Martin Stapleton acknowledged the vital support provided by the EU and the Irish Government to producers for these historic losses.
“This Autumn we are once again faced with renewed uncertainty and the possibly of a no-deal outcome, which if it happened would result in far greater losses. It is critical that the future trading relationship between the EU and UK remains a top priority for the Irish Government.”
The IFA Farm Business Chairman said a clear budget must be delivered to achieve the sectoral actions in the Government’s Climate Action Plan. “Agriculture is our largest indigenous sector; it is vital for keeping rural areas alive and sustainable into the future,” he said.
Martin Stapleton identified three key areas for the upcoming Budget.

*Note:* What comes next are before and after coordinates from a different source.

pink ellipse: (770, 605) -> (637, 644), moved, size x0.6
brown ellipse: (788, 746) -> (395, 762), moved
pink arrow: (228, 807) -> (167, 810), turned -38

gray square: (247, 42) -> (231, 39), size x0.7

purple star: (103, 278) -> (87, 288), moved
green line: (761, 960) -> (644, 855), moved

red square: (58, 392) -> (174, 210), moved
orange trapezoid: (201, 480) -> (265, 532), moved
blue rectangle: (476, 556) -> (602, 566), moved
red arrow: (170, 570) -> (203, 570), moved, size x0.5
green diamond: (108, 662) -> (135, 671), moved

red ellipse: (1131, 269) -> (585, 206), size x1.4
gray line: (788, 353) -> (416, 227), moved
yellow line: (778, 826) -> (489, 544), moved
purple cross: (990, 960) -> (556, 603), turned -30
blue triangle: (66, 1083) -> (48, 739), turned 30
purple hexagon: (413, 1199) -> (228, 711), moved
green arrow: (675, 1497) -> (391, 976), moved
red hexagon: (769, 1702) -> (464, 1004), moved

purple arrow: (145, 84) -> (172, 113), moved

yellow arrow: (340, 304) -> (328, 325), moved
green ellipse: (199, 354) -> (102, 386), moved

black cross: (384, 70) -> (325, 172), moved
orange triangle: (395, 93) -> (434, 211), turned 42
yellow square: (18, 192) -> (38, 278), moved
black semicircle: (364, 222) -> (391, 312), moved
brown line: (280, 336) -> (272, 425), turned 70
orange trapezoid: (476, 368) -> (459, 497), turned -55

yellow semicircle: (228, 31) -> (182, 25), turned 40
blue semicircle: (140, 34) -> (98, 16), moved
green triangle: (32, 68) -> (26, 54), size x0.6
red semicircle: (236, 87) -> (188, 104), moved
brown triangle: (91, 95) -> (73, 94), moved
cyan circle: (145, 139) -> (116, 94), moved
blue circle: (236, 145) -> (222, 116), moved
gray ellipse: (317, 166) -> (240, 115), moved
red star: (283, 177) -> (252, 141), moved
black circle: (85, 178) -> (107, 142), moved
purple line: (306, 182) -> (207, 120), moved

- Incentivised schemes for renewables at farm level, which would also provide a potential income source. If the Government is serious about community led initiatives, then this must mean grid access, improved planning and increased support for micro-gen renewables. More generally we need leadership to guide our sector through the delivery of the Teagasc Climate Roadmap.
Furthermore, we need a Government Strategy for the development of forestry on unenclosed lands. And finally support for further research to ensure all carbon sequestered in grassland, forestry and hedgerows is recognised.
- The suckler cow herd is worth €3bn to the Irish economy exporting to over 60 international markets. In order to stabilise numbers and improve farm incomes, a targeted payment in the region of €200 per suckler cow is required, structured around the RDP and the existing Beef Environmental Efficiency Programme and Beef Data Genomics Programme.
- The removal of discrimination in the tax system between PAYE employees and the self-employed. The current €300 gap must be closed out in Budget 2020. Within the taxation system there are further opportunities to encourage positive change for the environment, such as accelerated capital allowance for emission efficient equipment and the extension of the VAT 58 form to include items such as health and safety equipment.